By Andrew Cohen
Interim Dean Melissa Murray apologized for breaking from tradition.
“Ordinarily, new faculty chair-holders give short remarks that focus on their research interests,” Murray said at a recent ceremony honoring her and four other Berkeley Law professors. Murray’s scholarship focuses largely on the legal parameters of intimate life—including marriage and its alternatives. “I must confess that over the last year, I’ve neglected my research a bit as I’ve focused on the work of the interim deanship. Besides, it would be entirely inappropriate for me to discuss my research on the problems with marriage, while my dear husband sits in the front row to support me,” she added with a smile.
In addition to Murray (Alexander F. and May T. Morrison Professor of Law), Christopher Tomlins (Elizabeth J. Boalt Professor of Law), Sonia Katyal (Chancellor’s Professor of Law) and Angela Onwuachi-Willig (Chancellor’s Professor of Law) discussed their career paths and recent scholarship.
Fellow honoree Kenneth Bamberger (Rosalinde and Arthur Gilbert Professor of Law), executive director of the school’s Berkeley Institute for Jewish Law and Israel Studies, could not attend. Murray relayed his appreciation and thoughts about his chair, funded through a foundation created by the Gilberts, who emigrated from England in 1949 and became real estate entrepreneurs.
“They were also incredibly philanthropic, with a special interest in causes involving Israel and the Jewish community,” Murray said. “It is entirely fitting that the Gilbert chair be given to Ken, whose research interests extend to both business law and Jewish law.”
Murray’s chair in public and municipal law was first bestowed by May Treat Morrison in honor of her husband, Alexander F. Morrison. Both graduated from UC Berkeley in 1878 and Alexander, who became a titan of the San Francisco legal community, regularly mentored junior colleagues.
“That has been a cornerstone of Berkeley Law for as long as I’ve been here, and a trait that has marked all prior occupants of the Morrison Chair,” said Murray, noting several predecessors—including the late Philip Frickey, who helped infuse the school with talented young faculty. “Phil exemplified the spirit of the Morrison chair because he recognized that for the law school to maintain its excellence, it had to double down on the future.”
Historical lessons for current conundrums
A renowned legal historian, Tomlins was recently elected an honorary fellow of the American Society for Legal History.

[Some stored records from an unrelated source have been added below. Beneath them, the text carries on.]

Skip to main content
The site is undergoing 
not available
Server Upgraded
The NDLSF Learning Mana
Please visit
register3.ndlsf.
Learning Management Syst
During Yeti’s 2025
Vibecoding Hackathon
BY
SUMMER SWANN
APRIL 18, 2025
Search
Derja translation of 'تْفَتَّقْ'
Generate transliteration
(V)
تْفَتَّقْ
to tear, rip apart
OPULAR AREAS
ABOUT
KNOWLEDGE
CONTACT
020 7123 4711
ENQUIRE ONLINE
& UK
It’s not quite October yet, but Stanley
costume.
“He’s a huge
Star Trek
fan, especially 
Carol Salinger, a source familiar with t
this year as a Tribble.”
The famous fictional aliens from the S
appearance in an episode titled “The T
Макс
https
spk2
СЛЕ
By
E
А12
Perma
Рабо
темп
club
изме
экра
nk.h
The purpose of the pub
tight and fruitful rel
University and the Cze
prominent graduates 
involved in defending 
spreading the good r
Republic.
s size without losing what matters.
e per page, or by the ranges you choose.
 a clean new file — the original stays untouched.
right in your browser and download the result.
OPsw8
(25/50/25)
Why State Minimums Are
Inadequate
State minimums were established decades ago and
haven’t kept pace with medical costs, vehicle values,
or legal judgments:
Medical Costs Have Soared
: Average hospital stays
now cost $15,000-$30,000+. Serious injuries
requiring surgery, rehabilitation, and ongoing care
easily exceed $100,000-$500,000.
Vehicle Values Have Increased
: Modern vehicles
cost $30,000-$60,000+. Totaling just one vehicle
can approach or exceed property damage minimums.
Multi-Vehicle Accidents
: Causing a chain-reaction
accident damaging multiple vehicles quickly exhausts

While his scholarship delves into the past, he is clearly grateful for the present.
“This is good company to keep,” Tomlins said of his fellow honorees. “But so is the company of this faculty … amongst whom I’ve been lucky to find many new friends.”
Tomlins noted that the school’s Jurisprudence and Social Policy Program, where he now concentrates his efforts, has long been a beacon in his field. He teaches courses on the history and law of slavery, as well as legal history, and calls interdisciplinary socio-legal studies “the story of my career.”

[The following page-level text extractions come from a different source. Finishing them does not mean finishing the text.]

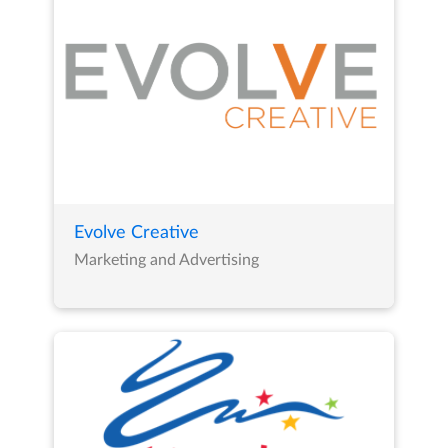
Evolve Creative
Marketing and Advertising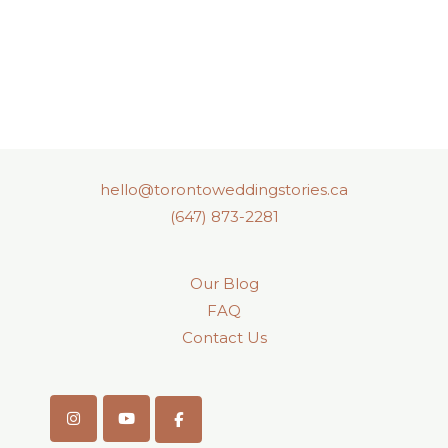
hello@torontoweddingstories.ca
(647) 873-2281
Our Blog
FAQ
Contact Us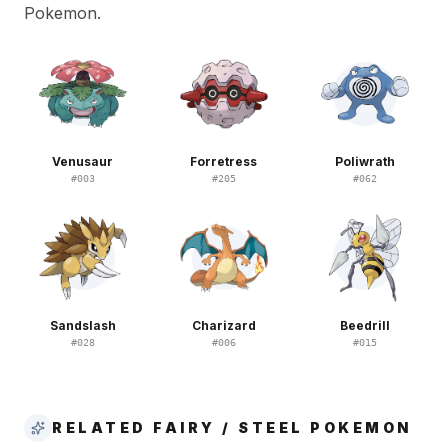
Pokemon.
Venusaur
Forretress
Poliwrath
#
003
#
205
#
062
Sandslash
Charizard
Beedrill
#
028
#
006
#
015
RELATED FAIRY / STEEL POKEMON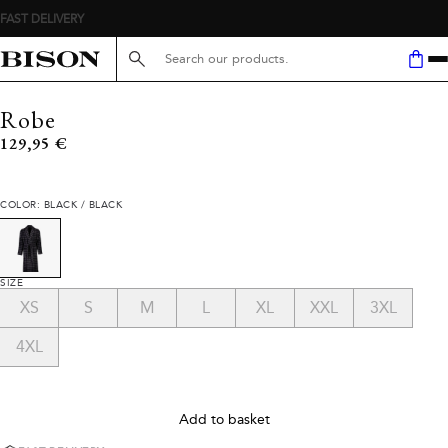
FAST DELIVERY
Search here...
Robe
Current price
129,95 €
COLOR: BLACK / BLACK
SIZE
XS
S
M
L
XL
XXL
3XL
4XL
Add to basket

An author of 11 books, Tomlins is currently researching the early 19th century Virginia slave Nat Turner and the violent events of August 1831 commonly labeled “the Turner Rebellion.” He said his efforts seek to “understand Turner himself and the ripples in antebellum American history that can be attributed to him.”
Technology through a civil rights lens
While a young lawyer, Katyal confronted myriad civil rights concerns within gender and sexuality—as well as technology and new media. She said her year and a half at Berkeley has enabled her to “conceptualize ways to bring these areas together. Much of this is due to my wonderful colleagues here who work in the fields of civil rights and social justice; and in intellectual property and technology.”

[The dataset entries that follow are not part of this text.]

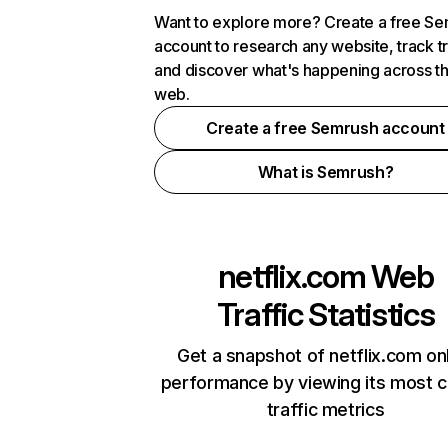
Want to explore more? Create a free S
account to research any website, track t
and discover what's happening across t
web.
Create a free Semrush account
What is Semrush?
netflix.com
Web
Traffic Statistics
Get a snapshot of netflix.com on
performance by viewing its most cr
traffic metrics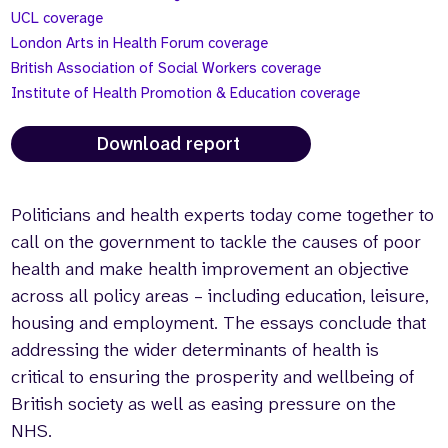
UCL coverage
London Arts in Health Forum coverage
British Association of Social Workers coverage
Institute of Health Promotion & Education coverage
Download report
Politicians and health experts today come together to
call on the government to tackle the causes of poor
health and make health improvement an objective
across all policy areas – including education, leisure,
housing and employment. The essays conclude that
addressing the wider determinants of health is
critical to ensuring the prosperity and wellbeing of
British society as well as easing pressure on the
NHS.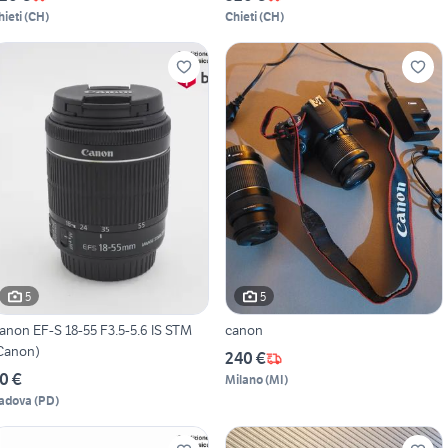
hieti
(
CH
)
Chieti
(
CH
)
5
5
anon EF-S 18-55 F3.5-5.6 IS STM
canon
Canon)
240 €
0 €
Milano
(
MI
)
adova
(
PD
)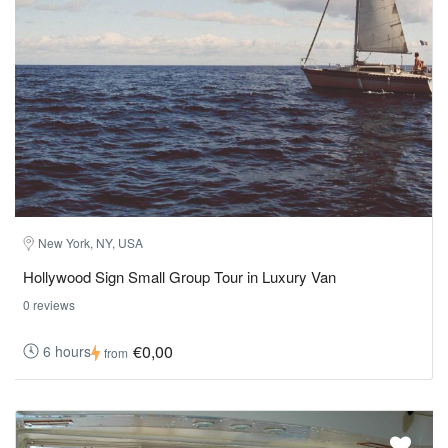
New York, NY, USA
Hollywood Sign Small Group Tour in Luxury Van
0 reviews
€0,00
6 hours
from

A co-director of the school’s Berkeley Center for Law & Technology, Katyal discussed her current paper, which focuses on the use of algorithms in legal matters and their intersection with civil rights concerns. She described how algorithms often discriminate against individuals based on protected characteristics, and their power to determine what “news” content appears online.
“On one level, we might think about algorithms in much the same way we think about law—as a set of abstract principles that are largely demonstrative of rational, objective manifestations,” she said. “Yet we now face the uncomfortable realization that the reality could not be further from the truth.”
While algorithms are widely hailed as reliable for being free from irrational biases of human judgment and prejudice, Katyal argued that they “are also the product of the design of their makers, who may miss evidence of systemic bias or structural discrimination.”
Cultural trauma past and present
Onwuachi-Willig, who joined the faculty last year, thanked fellow Berkeley Law Professors Herma Hill Kay, Kathy Abrams, Lauren Edelman, Angela Harris, Ian Haney López and john a. powell for “tearing down barriers that existed for women faculty and faculty of color prior to my arrival, and opened up pathways for scholars like me.”
Long interested in how the law is used to build and define communities, Onwuachi-Willig is assessing the impact of police killings of unarmed African Americans—and of the acquittals and non-indictments that often follow them—on the African-American population.
In a recent article, she described “cultural trauma” and the three elements that trigger it: A reoccurring routine harm that leads a subordinated group to expect it; widespread media attention that makes a large audience take notice of the harm; and public discourse about its meaning.
Onwuachi-Willig explained how such harms occur not only when a pattern is disrupted, but also when it is reinforced. “The continuation of what’s considered to be a given or expected subordination, usually through law or government sanction, creates the context in which a cultural trauma can be narrated,” she said.